Stefano fa un lungo respiro, sentendo la fronte imperlata di sudore mentre la mano le trema lasciando cadere a terra la siringa ora vuota di tranquillizzante.
Insieme a Simon la sollevano facendola sdraiare sul divanetto, nel silenzio perché non sono pronti a parlare.

La distruzione è ormai di casa su Kim, non abituati a vederla nella sua fase Psycho pronta a compiere un omicidio, al viso leggermente piegato e a quel sorriso sadico, ma questo è tutto un altro inferno.

Osservano i graffi profondi sulle bracce, le dita di lei sporche di sangue incrostato, il viso sporco di lacrime.
L'hanno mai vista piangere?
Ha questo aspetto un angelo a cui hanno strappato le ali lasciandolo cadere all'inferno?
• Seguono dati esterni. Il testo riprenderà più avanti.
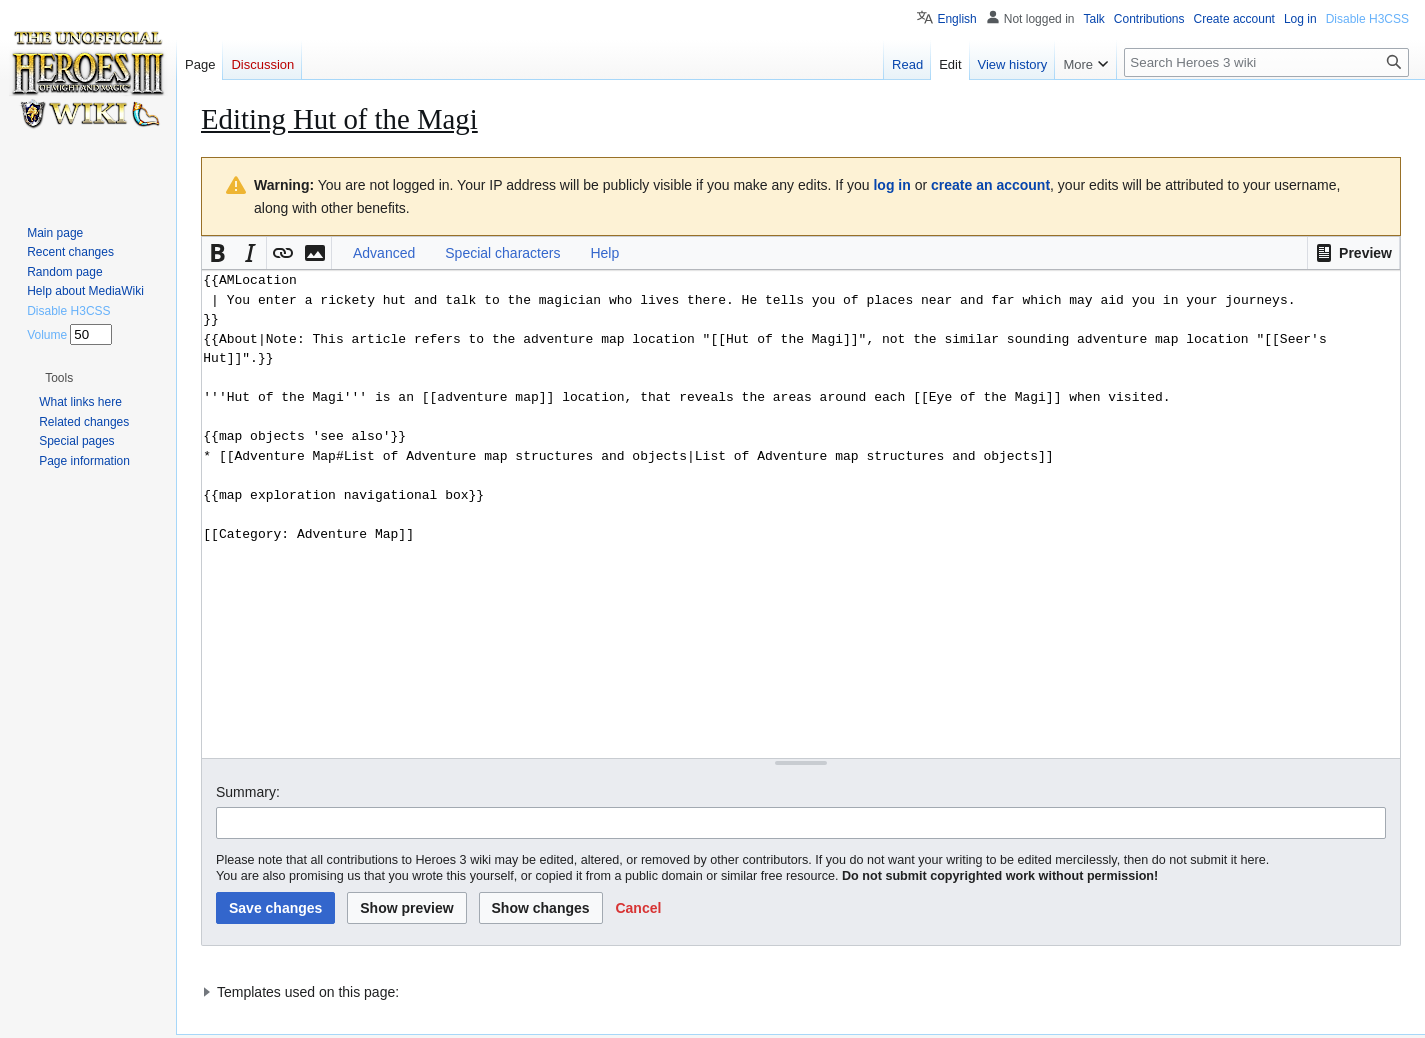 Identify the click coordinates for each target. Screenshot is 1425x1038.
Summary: (248, 792)
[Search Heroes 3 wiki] (1266, 62)
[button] (1353, 253)
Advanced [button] (384, 253)
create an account (990, 185)
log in (891, 185)
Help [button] (604, 253)
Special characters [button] (502, 253) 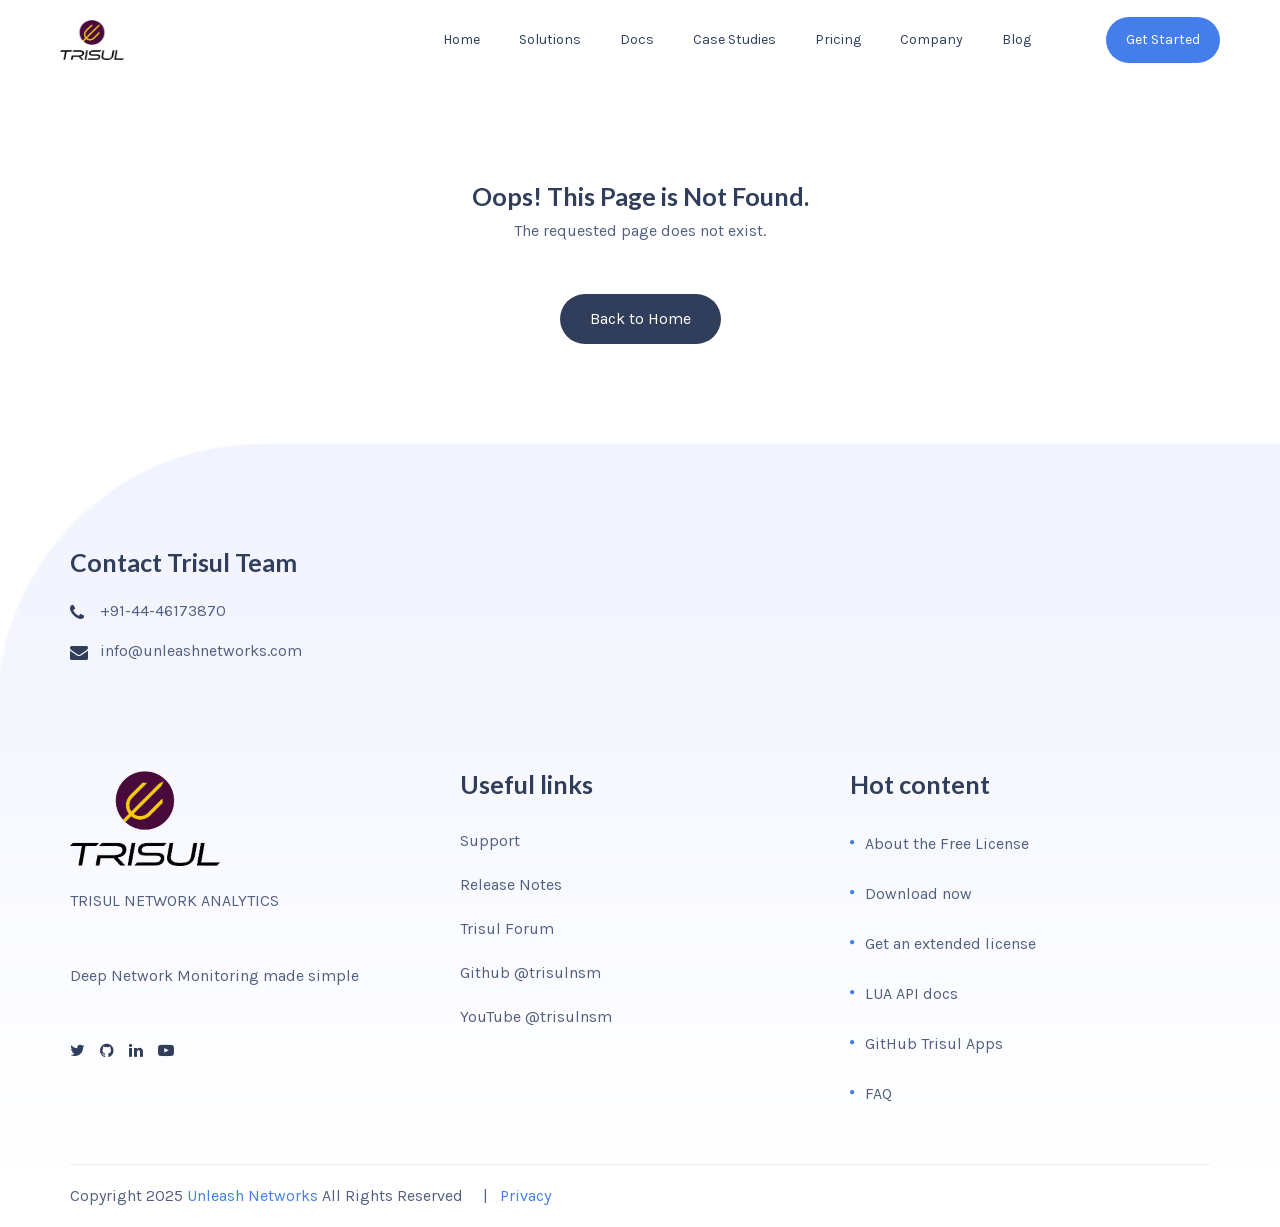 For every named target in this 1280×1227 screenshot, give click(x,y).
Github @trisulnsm (530, 972)
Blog (1016, 39)
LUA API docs (911, 993)
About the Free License (947, 843)
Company (931, 39)
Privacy (525, 1195)
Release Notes (511, 884)
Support (490, 840)
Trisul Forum (507, 928)
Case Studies (734, 39)
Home (461, 39)
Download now (918, 893)
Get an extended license (950, 943)
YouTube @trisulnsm (536, 1016)
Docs (637, 39)
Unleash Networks (252, 1195)
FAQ (878, 1093)
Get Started (1163, 39)
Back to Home (640, 318)
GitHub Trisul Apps (934, 1043)
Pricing (838, 39)
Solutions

"Prendi dell'acqua calda e una pezza."

Non sa cosa altro dire Stefano, in realtà lui ci è già passato.
Questo è solo il flash di un ricordo, la sorella in preda a una crisi, a farsi male da sola, gli stessi graffi sulle braccia e lo stesso sangue sulle mani.
Sospira, spostandole i capelli dal viso, fissando quel sorriso troppo innaturale sulle labbra, lo stesso che aveva lei quanto ha smesso di soffrire, di vivere.

Bagna la pezza, Simon lascia la stanza in bisogno di aria, invisibile mentre Stefano le pulisce la pelle e quanto vorrebbe cancellare anche le ferite, smettere di tremare ed essere coraggioso.
Le lacrime si uniscono alla scia bagnata, ripensando a quando la stretta a sé pregandola di resistere.
Forse se avrebbe abbracciato di più la sorella ora sarebbe ancora viva, ancora qui con lei.
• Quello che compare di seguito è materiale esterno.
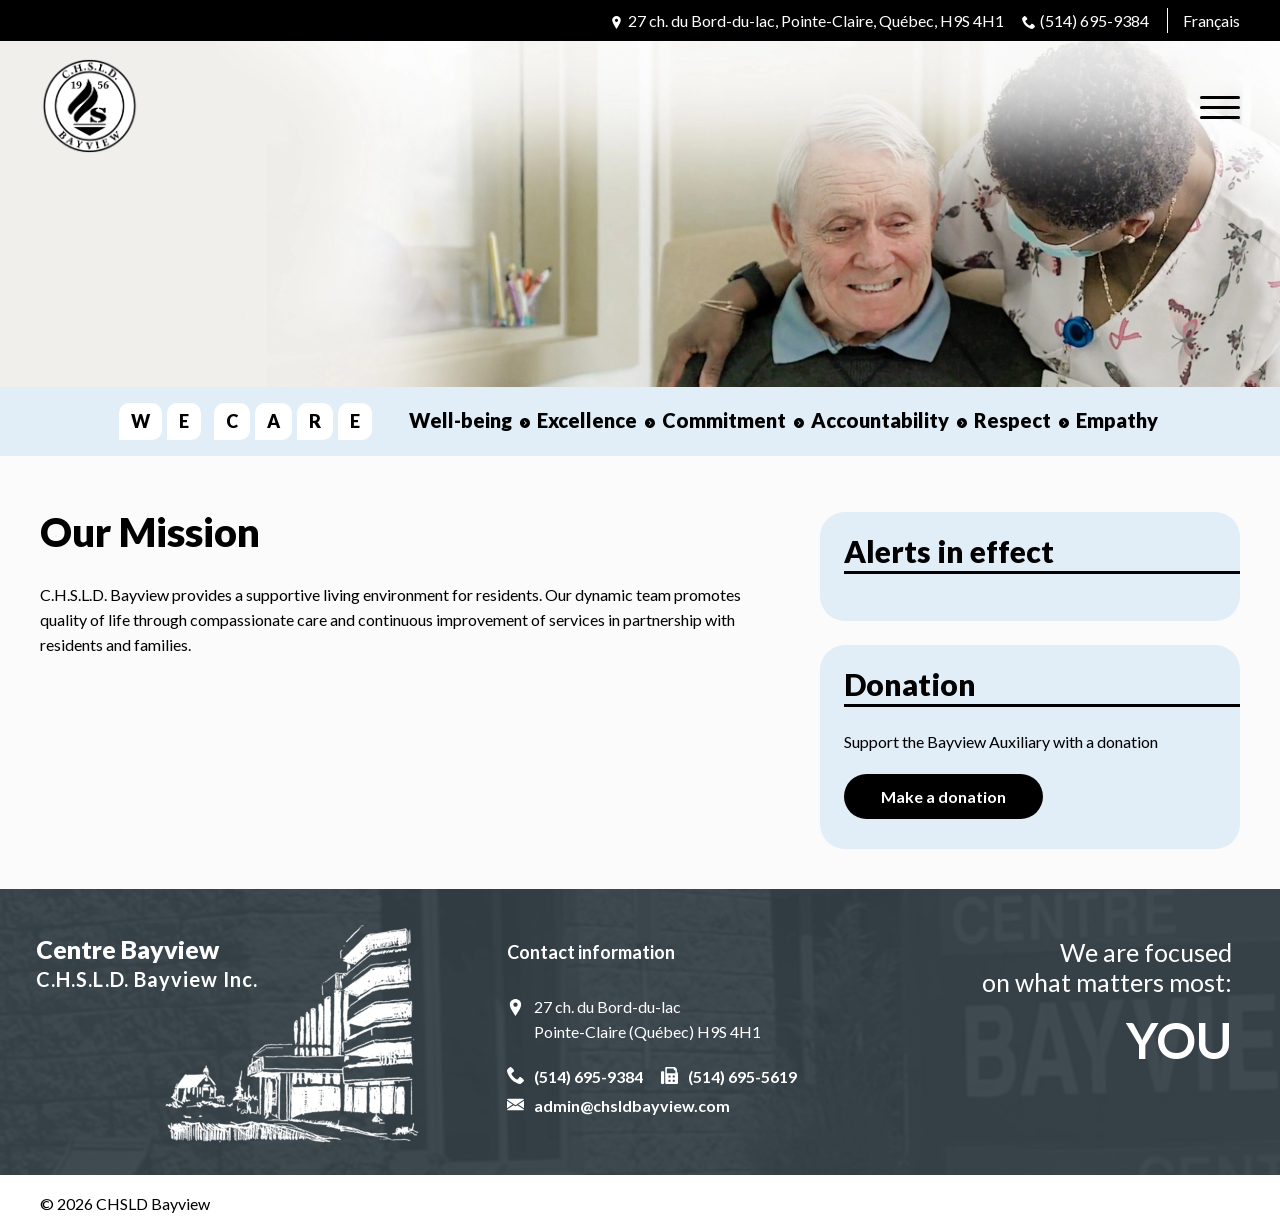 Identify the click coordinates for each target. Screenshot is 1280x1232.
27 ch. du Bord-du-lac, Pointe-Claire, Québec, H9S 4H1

Preme la pezza nell'acqua ormai colorata di rosso, macchia il sangue e non se ne va via facilmente, il respiro di entrambi è tenue in una bolla che sa di inferno.
Le pulisce le mani con delicatezza, accarezzando le cicatrici di vecchie catene sui polsi, anche lei le aveva.
Tutti gli angeli caduti le hanno.

Respira un singhiozzo, si dice di farsi coraggio, ma resta in lacrime e tremante come davanti al corpo senza vita della sorella.
Un respiro, il petto di Kim sale scende, gli occhi ancora chiusi.

"Lei è in paradiso, non sente più l'odore di bruciato."

La voce di Kim è un graffio, scatta con lo sguardo su di lei, ma è di nuovo addormentata lasciandolo a chiedersi se sia stata una illusione o la realtà.
Si alza, cambia l'acqua nella bacinella e sciacqua la pezza per poi tornare da lei.
Non farà lo stesso sguardo, non smetterà di stringerla a sé, non lascerà che l'inferno se la porti via.
Carezza dopo carezza il sangue si cancella lasciando solo i segni, madaglie sono i lividi per chi è sceso all'inferno ed è tornato.

"Lei è in paradiso, non sente più l'odore di bruciato."

Si ripete mille volte le parole di Kim, si aggrappa ad essere con disperazione, perché è come se gli avesse detto che la sorella ora sta bene, ora non trema più.
Una magra consolazione.

E guarda Kim, stesa immobile dopo aver bruciato all'inferno, serena in un riposo senza sogni e senza incubi che profumano di bruciato.